What if we could turn wastewater and algae into carbon-negative fuels and clean water?

Algae Systems
Promo image Algae Systems

These guys are doing it

First generation biofuels, like corn ethanol, haven't fulfilled their promise of displacing fossil fuels in a green, carbon neutral way. It's because they require a lot of energy to produce and use food crops, competing with people and animals for that supply, driving prices up and putting pressure on farmland. That's where second and third generation biofuels come in; they use more efficient processes that make them carbon-neutral or, ideally, carbon-negative, and they're made from feedstocks like waste biomass and algae, removing the pressure on food supplies. That's the theory, but in practice there are big challenges that need to be surmounted to make it all work, as we've seen over the past few years, which have been rough on the industry. Many next-gen biofuel startups appeared on the scene and few of them have shown commercial viability (yet).
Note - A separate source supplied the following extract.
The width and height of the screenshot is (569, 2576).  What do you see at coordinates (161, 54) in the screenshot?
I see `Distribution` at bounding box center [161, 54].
Algae Systems might be an exception to the rule, with an interesting production process and some heavy-weight backing that gives it a much higher chance than others of crossing the finish line. CEO Matt Atwood is both an entrepreneur and a chemist. John Perry Barlow is vice president (Yes! JPB from Grateful Dead fame and the co-founder of the Electronic Frontier Foundation (EFF), an organization that should be particularly dear to anyone who likes a free and open internet). Finally, the financial muscle comes in good part from billionaire Edgar Bronfman Jr. Not a bad group if you want to make things happen!

Algae Systems/Promo image

What about the technology?

The five years old Nevada-based startup is using an interesting approach that was first looked at by NASA. The idea is to use municipal waste water to grow algae in special bags that are anchored offshore where they get plenty of sun and where the waves keep everything well mixed. Once the algae has grown enough, it is harvested, and the now clean water can then be used by cities and farms or return back to the sea. The algae goes through a special "hydrothermal liquefaction" process that, with temperatures of about 550 degrees Fahrenheit, turn it into a kind of bio-crude oil. Another useful byproduct is fertilizer, from the part of the algae that isn't turned into fuel. Nice 3-for-1!

This algae-based crude can then be further refined into diesel, gasoline, or even - promisingly - into jet fuel. I'm particularly excited about the latter because while we have a clear path to electrify a lot of ground transportation, air travel will use liquid fuels for the foreseeable future, so if we can make carbon neutral or carbon negative fuel for planes, this would be a great step forward!

To show that this isn't just theory, but that it works in practice, Algae System has built a pilot plant in Daphne, Alabama. This operation isn't just neutral on the environment, it actually consumes pollutants like phosphorus and nitrogen, leaving cleaner water behind. The demo plant treats about 40,000 gallons of waste water per acre per day and produces about 3,000 gallons of fuel per acre per year. This is just a start and Algae Systems expects productivity to improve.

Here's a funny anecdote, as reported by Alabama.com: "After nine years at the helm of [Daphne municipal water and sewage utility], Rob McElroy is stepping down as general manager to take a position with Algae Systems, a company that's found success with an environmentally friendly wastewater-treatment and biofuel-producing pilot project on the city's bayfront." Apparently he was so impressed working with the pilot project that he decided he'd rather work with them directly!

The next step is to build a commercial-scale plant, which would cost between $80-100 million, but before they get there, they need to raise some more money.